A nova ordem mundial
Qual é a diferença entre invasão e transgressão? Entre abusador e abusado? Entre uma opinião e um comentário? Tudo perguntas que lá dentro de mim abafavam o volume da televisão naquele pequeno café. Todos olhavam para o ecrã há horas e estava quase arrependido de me ter sentado naquela mesa para escrever. Escrever o quê? Foi a pergunta que o Velhote, ao meu lado, me lançou ao ouvido. Como? Talvez não tenha descrito bem a minha dúvida, o que está a escrever? Um romance. E deitei olhos à tarefa como se a conversa fosse ficar por ali. Curioso. O quê? Perguntei-lhe eu agora. Estar a escrever com tudo o que está acontecer no mundo. Acha? Acho. Eu sinto que lhe falta relevância. Uma nova ordem mundial a acontecer à nossa frente e você a escrever um romance numa mesa de café. Apesar do choque por aquele homem, com ar acima dos setenta, me estar a interpelar sobre a minha motivação criativa na escrita de um romance numa mesa de um pequeno café, decidi resolver a questão. Pelo menos, distraía-me, e deixava de pensar na cena 36, com que me entretinha em insónias fantasiosas há já doze dias. Então diga-me lá, o senhor, o que eu deveria estar a escrever? Não devia escrever nesta altura. Sabe, há alturas para escrever e esta não é uma delas. Agora é uma boa altura para conversar. Sobretudo com estranhos. Porquê? Quer mesmo saber?
Aqui, entrou pelo café adentro uma pequena multidão de adolescentes sedentos de cerveja ou lá o que os fazia ali entrar por ali adentro. Tornou-se impossível ouvir duas frases seguidas e o homem, sábio das dinâmicas sociais dos pequenos cafés, calou-se e voltou a encarar a televisão. Tinha-me dado a impressão que queria conversar comigo! O quê? Fiquei com a impressão que queria falar comigo! E queria. Já não quer? Claro que quero, mas agora não é uma boa altura para conversar, está demasiado barulho.
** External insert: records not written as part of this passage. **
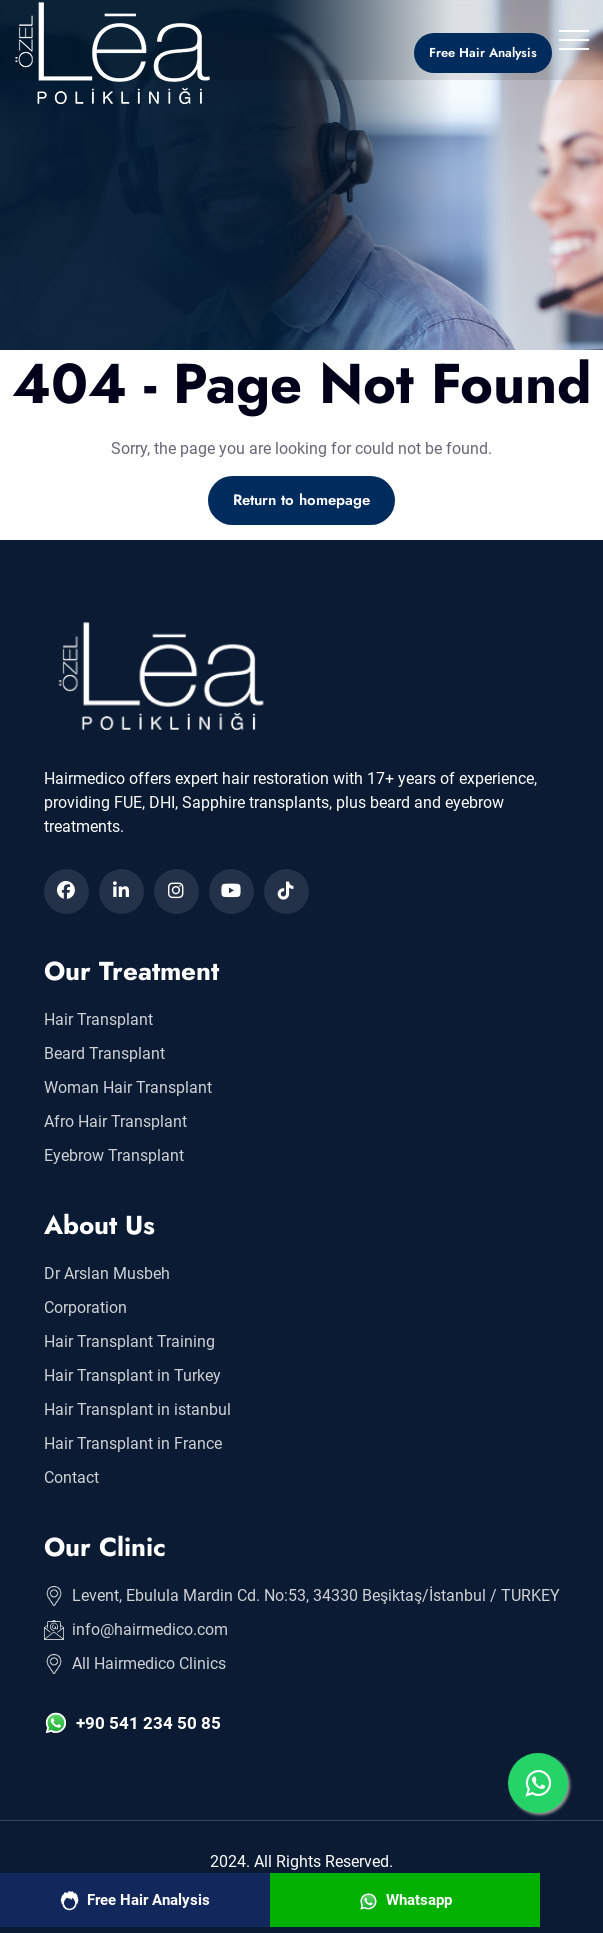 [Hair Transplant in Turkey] (121, 53)
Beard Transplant (104, 1053)
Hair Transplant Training (129, 1341)
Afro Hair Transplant (115, 1121)
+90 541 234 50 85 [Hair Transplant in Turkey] (132, 1723)
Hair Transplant (98, 1019)
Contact (71, 1477)
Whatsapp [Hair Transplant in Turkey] (405, 1901)
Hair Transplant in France (133, 1443)
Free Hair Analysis (135, 1901)
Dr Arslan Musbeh (107, 1273)
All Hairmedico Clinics (135, 1664)
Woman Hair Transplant (128, 1087)
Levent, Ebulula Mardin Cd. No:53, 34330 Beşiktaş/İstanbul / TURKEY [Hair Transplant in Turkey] (302, 1596)
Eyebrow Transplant (114, 1155)
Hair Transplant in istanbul (137, 1409)
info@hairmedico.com (136, 1630)
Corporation (85, 1307)
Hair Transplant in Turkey (132, 1375) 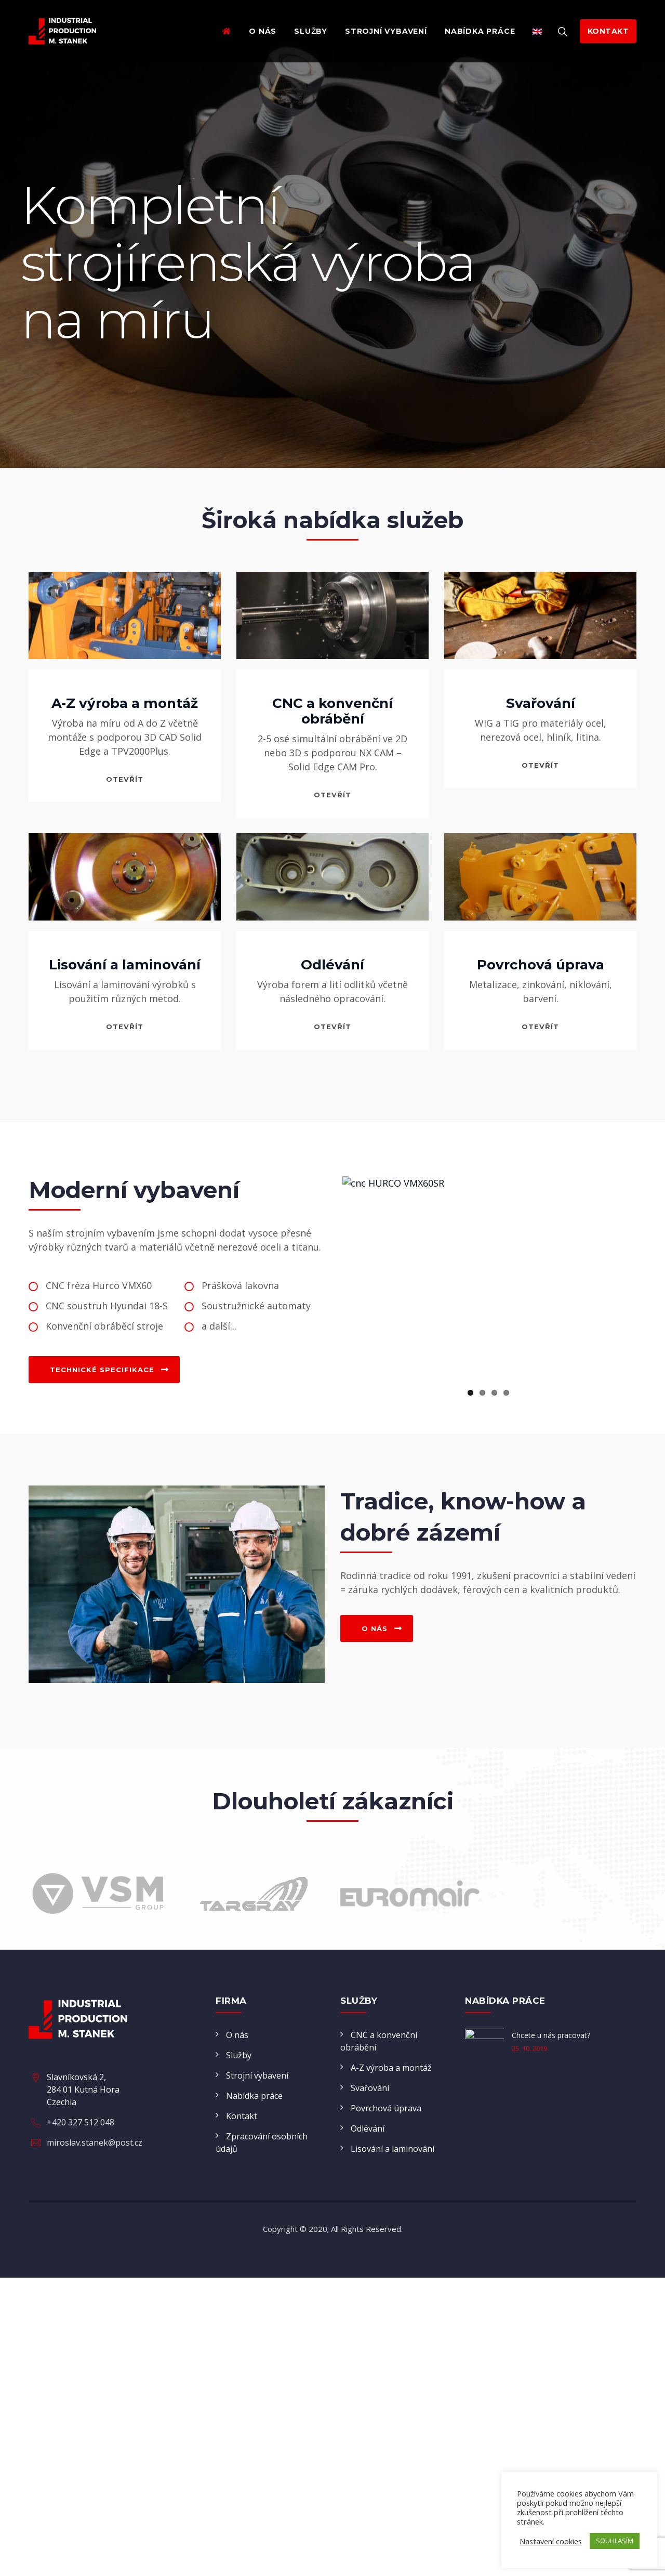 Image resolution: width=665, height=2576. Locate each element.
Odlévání (332, 964)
Voltei à cena em que estava e, por mais que tentasse, as palavras não apareciam. Senti que toda aquela energia, a do grupo de adolescentes misturada com a da televisão aos altos berros, me tinha sugado a inspiração. Sem saber se devia sair ou ficar decidi-me pela televisão. Há dias que evitava olhar para um ecrã de televisão. O que estava a acontecer era demasiado cruel para ser visto daquela maneira. Sentia que nós, longe daquelas cenas de barbárie daquela guerra a milhares de quilómetros de distância, não estávamos mesmo a sentir empatia por aquelas pessoas, por aquele património destruído, por aquele país invadido. Apenas medo. Um medo infantil, como crianças em frente a um insecto que não compreeendem, ou o de um agricultor frente a um predador morto na sua horta. Medo. Apenas medo.
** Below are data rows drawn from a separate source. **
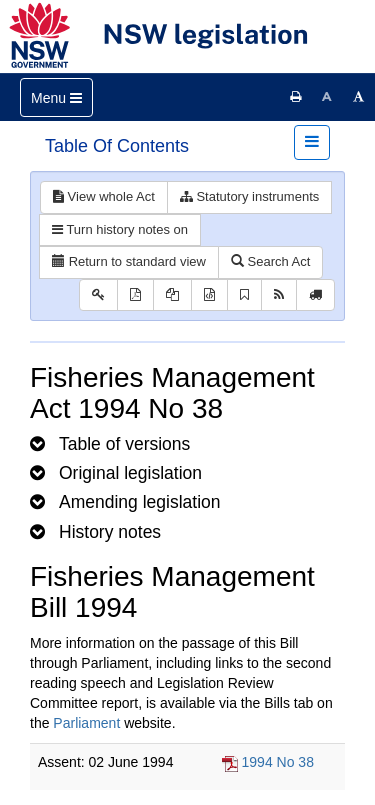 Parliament (86, 723)
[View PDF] (135, 295)
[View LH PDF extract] (172, 295)
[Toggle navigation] (56, 97)
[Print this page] (296, 97)
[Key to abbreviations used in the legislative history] (98, 295)
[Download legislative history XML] (209, 295)
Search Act (270, 261)
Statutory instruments (249, 196)
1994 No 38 (278, 762)
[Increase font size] (359, 97)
Passado algum tempo, o velhote voltou a olhar para mim e, aproveitando a saída do grupo de adolescentes, lançou a pergunta que me fez levantar e sair dali para fora; Não tem pena daquelas pobres almas? Não! Como assim? Tenho medo, isso sim. Medo? Medo que me aconteça a mim e não a eles. Isso sim, move-nos como humanidade. Queremos sempre ordem no mundo. Preferimos sempre a ordem ao caos e, mais tarde ou mais cedo, esse será o verdadeiro poder que nos controlará a todos.